>>>

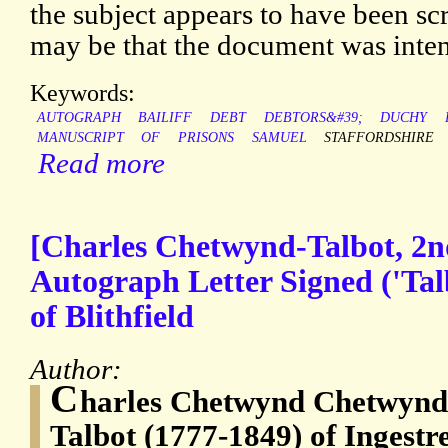
the subject appears to have been sc
may be that the document was inten
Keywords:
AUTOGRAPH
BAILIFF
DEBT
DEBTORS&#39;
DUCHY
MANUSCRIPT
OF
PRISONS
SAMUEL
STAFFORDSHIRE
Read more
[Charles Chetwynd-Talbot, 2nd
Autograph Letter Signed ('Talb
of Blithfield
Author:
C
harles Chetwynd Chetwynd-
Talbot (1777-1849) of Ingestr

<<<

▸ Requirement: Output the entries above exactly. Do not include the pictures.

▸ Result:
the subject appears to have been sc
may be that the document was inten
Keywords:
AUTOGRAPH
BAILIFF
DEBT
DEBTORS&#39;
DUCHY
MANUSCRIPT
OF
PRISONS
SAMUEL
STAFFORDSHIRE
Read more
[Charles Chetwynd-Talbot, 2nd
Autograph Letter Signed ('Talb
of Blithfield
Author:
C
harles Chetwynd Chetwynd-
Talbot (1777-1849) of Ingestr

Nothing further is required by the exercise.